L’ennui c’est qu’il s’agit d’une information complètement fantaisiste, une pure construction de l’esprit, justement.

On ne trouve nulle part cette histoire imaginaire de commandement « Au temps ! », ni à l’armée (qui a pourtant donné « En deux temps trois mouvements ») , ni dans les salles de gym. Et surtout pas chez les chefs d’orchestre : des musiciens qui travaillent reprennent à telle mesure, pas au « temps », c’est saugrenu !

La graphie « autant pour moi », qui est selon lui une locution elliptique de modestie (« avec un brin d’autodérision ») signifierait « Je ne suis pas meilleur qu’un autre, j’ai autant d’erreurs que vous à mon service : autant pour moi ! ». En outre, il la lie à une ancienne expression, « autant pour le brodeur », relevée dans Curiositez françoises pour supplément aux dictionnaires (1640) d’Antoine Oudin, qui signifie, selon le Littré, qu’on n’ajoute aucune foi à un récit. 

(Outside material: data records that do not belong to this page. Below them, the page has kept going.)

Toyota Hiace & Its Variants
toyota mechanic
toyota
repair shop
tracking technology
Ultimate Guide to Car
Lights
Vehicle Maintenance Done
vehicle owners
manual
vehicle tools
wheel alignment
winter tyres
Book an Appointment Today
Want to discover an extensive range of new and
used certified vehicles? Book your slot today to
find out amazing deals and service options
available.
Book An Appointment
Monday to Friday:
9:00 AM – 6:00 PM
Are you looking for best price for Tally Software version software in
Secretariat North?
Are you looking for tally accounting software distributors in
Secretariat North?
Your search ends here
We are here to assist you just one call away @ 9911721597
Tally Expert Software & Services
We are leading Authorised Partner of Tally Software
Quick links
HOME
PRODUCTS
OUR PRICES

Grevisse a émis l’hypothèse que « au temps » pourrait être une dérivation de « autant ». Pour André Thérive, « au temps » pourrait être un substitut pédantesque de « autant » (Querelles de langage). Toutefois, on trouve « au temps pour moi » dès la fin du XIXe siècle, ce qui n’est pas le cas de « autant pour moi » (employé comme formule). 

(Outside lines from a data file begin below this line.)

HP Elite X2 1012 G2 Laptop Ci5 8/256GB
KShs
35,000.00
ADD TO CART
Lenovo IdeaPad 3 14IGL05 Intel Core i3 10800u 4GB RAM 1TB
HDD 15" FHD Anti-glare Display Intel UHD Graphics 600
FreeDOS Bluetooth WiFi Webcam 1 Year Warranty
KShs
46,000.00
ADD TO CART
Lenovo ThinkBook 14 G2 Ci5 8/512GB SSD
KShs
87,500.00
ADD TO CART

Très grave ; cas de conseil !!! D’ailleurs, au temps pour moi : maladresse !

La Caricature, 1892

Enfin, Bernard Cerquignlini note dans ses Petites chroniques du français comme on l’aime (2012) que la graphie « au temps » tend à disparaître au profit de autant (et donc « autant en emporte le vent ! » ). Il est vrai qu’elle paraît plus naturelle.